> _What this task involves_
Each of the lines below must be retyped character for character.

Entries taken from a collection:
################

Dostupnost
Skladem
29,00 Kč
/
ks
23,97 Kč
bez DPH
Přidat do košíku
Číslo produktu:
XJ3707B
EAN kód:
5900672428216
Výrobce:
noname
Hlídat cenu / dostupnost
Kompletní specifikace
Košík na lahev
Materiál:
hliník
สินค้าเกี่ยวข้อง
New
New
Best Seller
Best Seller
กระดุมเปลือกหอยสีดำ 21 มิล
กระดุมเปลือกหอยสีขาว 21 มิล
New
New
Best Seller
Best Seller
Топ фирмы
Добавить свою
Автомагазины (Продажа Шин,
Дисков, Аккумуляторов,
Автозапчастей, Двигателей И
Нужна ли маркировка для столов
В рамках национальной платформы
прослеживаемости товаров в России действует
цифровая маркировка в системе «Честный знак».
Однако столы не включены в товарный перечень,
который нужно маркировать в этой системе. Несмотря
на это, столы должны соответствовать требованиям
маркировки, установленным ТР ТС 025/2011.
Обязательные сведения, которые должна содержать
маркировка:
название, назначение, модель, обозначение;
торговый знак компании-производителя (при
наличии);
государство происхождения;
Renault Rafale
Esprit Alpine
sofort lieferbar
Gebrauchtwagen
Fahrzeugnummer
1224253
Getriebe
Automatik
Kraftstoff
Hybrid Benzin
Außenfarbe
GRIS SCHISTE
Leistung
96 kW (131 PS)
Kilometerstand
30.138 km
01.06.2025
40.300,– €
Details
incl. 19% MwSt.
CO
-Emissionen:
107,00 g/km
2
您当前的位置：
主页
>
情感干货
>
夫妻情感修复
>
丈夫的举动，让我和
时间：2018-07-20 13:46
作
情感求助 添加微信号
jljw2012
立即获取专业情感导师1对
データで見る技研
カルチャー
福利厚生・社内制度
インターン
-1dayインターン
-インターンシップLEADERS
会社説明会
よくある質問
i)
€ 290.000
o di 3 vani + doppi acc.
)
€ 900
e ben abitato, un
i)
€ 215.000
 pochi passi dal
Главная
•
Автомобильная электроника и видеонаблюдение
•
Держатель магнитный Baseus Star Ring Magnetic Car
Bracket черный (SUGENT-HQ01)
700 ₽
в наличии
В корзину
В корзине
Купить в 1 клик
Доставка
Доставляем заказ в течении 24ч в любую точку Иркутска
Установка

################

> _Completed task_
Dostupnost
Skladem
29,00 Kč
/
ks
23,97 Kč
bez DPH
Přidat do košíku
Číslo produktu:
XJ3707B
EAN kód:
5900672428216
Výrobce:
noname
Hlídat cenu / dostupnost
Kompletní specifikace
Košík na lahev
Materiál:
hliník
สินค้าเกี่ยวข้อง
New
New
Best Seller
Best Seller
กระดุมเปลือกหอยสีดำ 21 มิล
กระดุมเปลือกหอยสีขาว 21 มิล
New
New
Best Seller
Best Seller
Топ фирмы
Добавить свою
Автомагазины (Продажа Шин,
Дисков, Аккумуляторов,
Автозапчастей, Двигателей И
Нужна ли маркировка для столов
В рамках национальной платформы
прослеживаемости товаров в России действует
цифровая маркировка в системе «Честный знак».
Однако столы не включены в товарный перечень,
который нужно маркировать в этой системе. Несмотря
на это, столы должны соответствовать требованиям
маркировки, установленным ТР ТС 025/2011.
Обязательные сведения, которые должна содержать
маркировка:
название, назначение, модель, обозначение;
торговый знак компании-производителя (при
наличии);
государство происхождения;
Renault Rafale
Esprit Alpine
sofort lieferbar
Gebrauchtwagen
Fahrzeugnummer
1224253
Getriebe
Automatik
Kraftstoff
Hybrid Benzin
Außenfarbe
GRIS SCHISTE
Leistung
96 kW (131 PS)
Kilometerstand
30.138 km
01.06.2025
40.300,– €
Details
incl. 19% MwSt.
CO
-Emissionen:
107,00 g/km
2
您当前的位置：
主页
>
情感干货
>
夫妻情感修复
>
丈夫的举动，让我和
时间：2018-07-20 13:46
作
情感求助 添加微信号
jljw2012
立即获取专业情感导师1对
データで見る技研
カルチャー
福利厚生・社内制度
インターン
-1dayインターン
-インターンシップLEADERS
会社説明会
よくある質問
i)
€ 290.000
o di 3 vani + doppi acc.
)
€ 900
e ben abitato, un
i)
€ 215.000
 pochi passi dal
Главная
•
Автомобильная электроника и видеонаблюдение
•
Держатель магнитный Baseus Star Ring Magnetic Car
Bracket черный (SUGENT-HQ01)
700 ₽
в наличии
В корзину
В корзине
Купить в 1 клик
Доставка
Доставляем заказ в течении 24ч в любую точку Иркутска
Установка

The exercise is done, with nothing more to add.